EXERCISE MATERIALS:
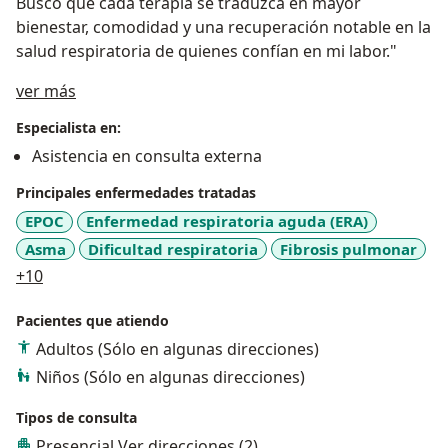
Busco que cada terapia se traduzca en mayor
bienestar, comodidad y una recuperación notable en la
salud respiratoria de quienes confían en mi labor."
Acerca de mí
ver más
Especialista en:
Asistencia en consulta externa
Principales enfermedades tratadas
EPOC
Enfermedad respiratoria aguda (ERA)
Asma
Dificultad respiratoria
Fibrosis pulmonar
a11y_sr_more_diseases
+10
Pacientes que atiendo
Adultos (Sólo en algunas direcciones)
Niños (Sólo en algunas direcciones)
Tipos de consulta
Presencial
Ver direcciones (2)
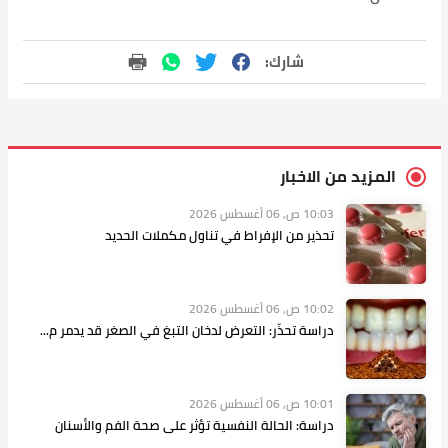
شارك:
المزيد من الاخبار
10:03 ص, 06 أغسطس 2026
تحذير من الإفراط في تناول مكملات الحديد
10:02 ص, 06 أغسطس 2026
دراسة تحذّر: التعرض لدخان التبغ في الصغر قد يدمر م...
10:01 ص, 06 أغسطس 2026
دراسة: الحالة النفسية تؤثر على صحة الفم والأسنان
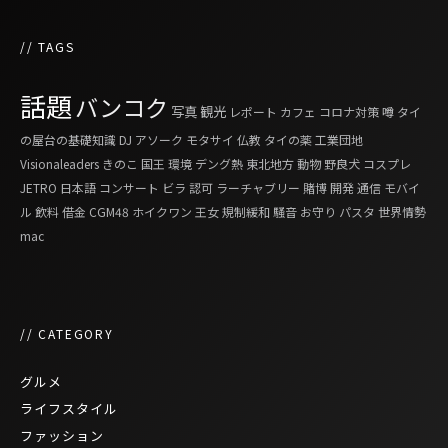
// TAGS
話題
バンコク
写真
観光
レポート
カフェ
コロナ対策
噂
タイ
の屋台の基礎知識
DJ
アソーク
モタサイ
仏教
タイの薬
工業団地
Visionaleaders
きのこ
国王
環境
デング熱
東北地方
動物
野良犬
コスプレ
JETRO
日本語
コンサート
ビラ
認可
ラーチャブリー
賭博
開発
通信
モバイ
ル
飲料
借金
CGM48
ホイクワン
王女
規制緩和
騒音
お守り
パスタ
世界情勢
mac
// CATEGORY
グルメ
ライフスタイル
ファッション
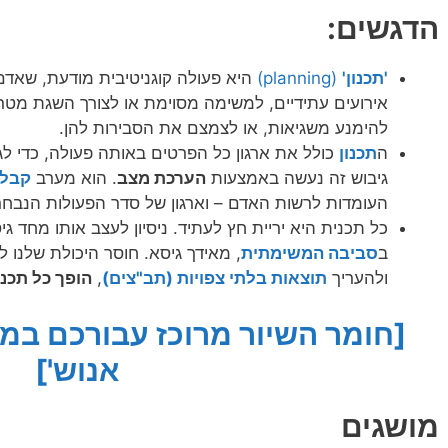
הדגשים:
'תכנון'
(planning)
היא פעולה קוגניטיבית מודעת, שאדם
אירועים עתידיים, למשימה מסוימת או לצורך השגת מטר
להימנע משגיאות, או לצמצם את הסבירות להן.
ה
תכנון
כולל את ארגון כל הפרטים באותה פעולה, כדי ל
גיבוש זה נעשה באמצעות
הערכת מצב
. הוא מערב
קבלת
העומדות לרשות האדם – וארגון של סדר הפעולות הנבח
כל תכנית היא יריית חץ לעתיד. ניסיון לעצב אותו מחד גיסא
ב
סביבה המשימתית
, מאידך גיסא. חוסר היכולת שלנו 
ולהעריך
תוצאות בלתי צפויות (תב"צים)
,
הופך כל תכנו
[חומר השיור מרוכז עבורכם במא
אנוש']
מושגים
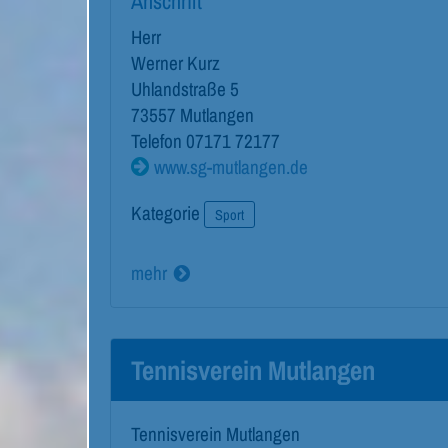
Anschrift
Herr
Werner Kurz
Uhlandstraße 5
73557
Mutlangen
Telefon
07171 72177
www.sg-mutlangen.de
Kategorie
Sport
mehr
Tennisverein Mutlangen
Tennisverein Mutlangen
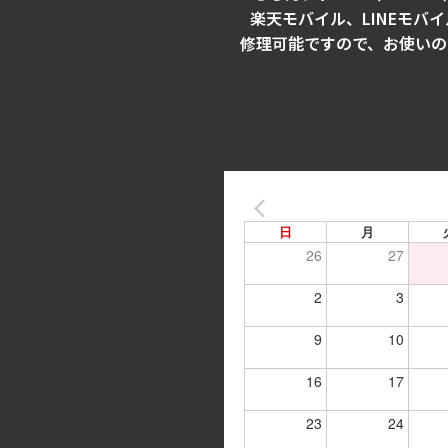
楽天モバイル、LINEモバ
修理可能ですので、お使いのiPh
日
月
26
27
2
3
9
10
16
17
23
24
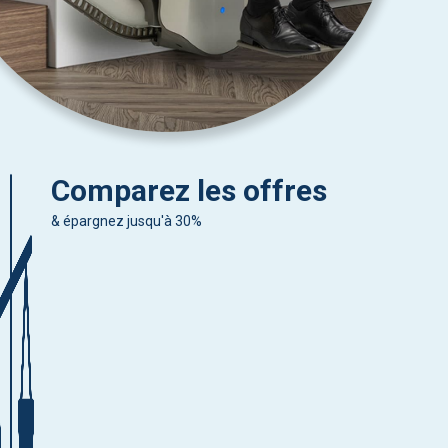
Comparez les offres
& épargnez jusqu'à 30%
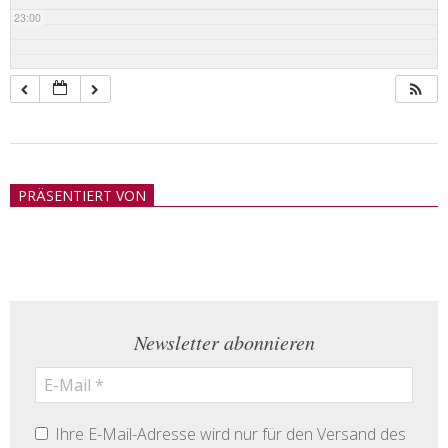
23:00
2018-
05-
PRÄSENTIERT VON
21
Newsletter abonnieren
Ihre E-Mail-Adresse wird nur für den Versand des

WHAT YOU WILL DO:
Answer with a single number: the count of lines above that contain the string "Sólo".

EXPECTED ANSWER:
2